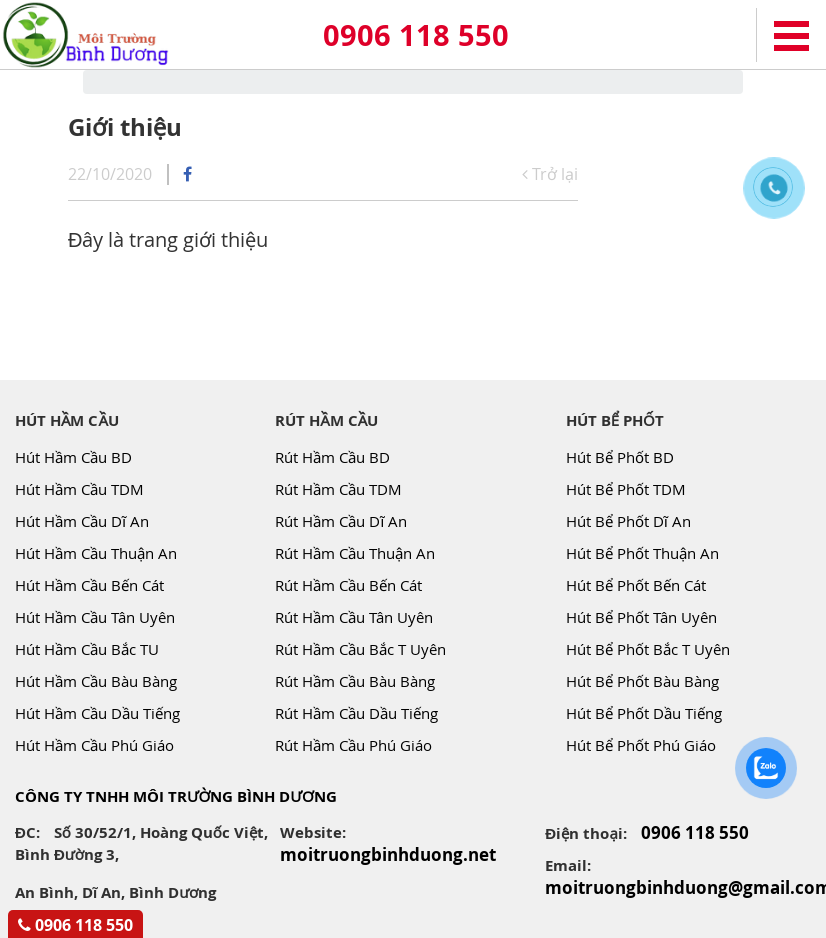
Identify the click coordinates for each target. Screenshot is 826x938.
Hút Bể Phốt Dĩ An (628, 521)
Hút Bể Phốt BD (620, 457)
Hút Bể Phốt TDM (626, 489)
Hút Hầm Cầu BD (73, 457)
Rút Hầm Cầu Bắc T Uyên (360, 649)
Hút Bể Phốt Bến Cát (636, 585)
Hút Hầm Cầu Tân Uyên (95, 617)
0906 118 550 (416, 35)
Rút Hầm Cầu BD (332, 457)
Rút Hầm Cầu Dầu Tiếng (356, 713)
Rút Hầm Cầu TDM (338, 489)
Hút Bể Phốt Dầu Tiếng (644, 713)
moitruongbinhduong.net (388, 854)
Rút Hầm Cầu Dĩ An (341, 521)
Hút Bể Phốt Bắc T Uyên (648, 649)
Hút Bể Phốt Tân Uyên (641, 617)
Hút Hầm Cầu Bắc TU (87, 649)
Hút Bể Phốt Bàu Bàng (642, 681)
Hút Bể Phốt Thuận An (642, 553)
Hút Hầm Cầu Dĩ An (82, 521)
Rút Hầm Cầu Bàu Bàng (355, 681)
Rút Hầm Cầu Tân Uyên (354, 617)
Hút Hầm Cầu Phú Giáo (94, 745)
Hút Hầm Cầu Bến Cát (89, 585)
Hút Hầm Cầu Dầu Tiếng (97, 713)
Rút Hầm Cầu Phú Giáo (353, 745)
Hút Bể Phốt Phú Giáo (641, 745)
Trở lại (550, 174)
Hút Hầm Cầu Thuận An (96, 553)
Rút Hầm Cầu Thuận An (355, 553)
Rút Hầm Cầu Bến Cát (348, 585)
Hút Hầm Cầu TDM (79, 489)
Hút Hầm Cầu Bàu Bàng (96, 681)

**Task to carry out:**
Give back exactly the lines from the one containing "Rút Hầm Cầu Thuận An (355, 553)" through the end of the material above, and nothing else.

**Solution:**
Rút Hầm Cầu Thuận An (355, 553)
Rút Hầm Cầu Bến Cát (348, 585)
Hút Hầm Cầu TDM (79, 489)
Hút Hầm Cầu Bàu Bàng (96, 681)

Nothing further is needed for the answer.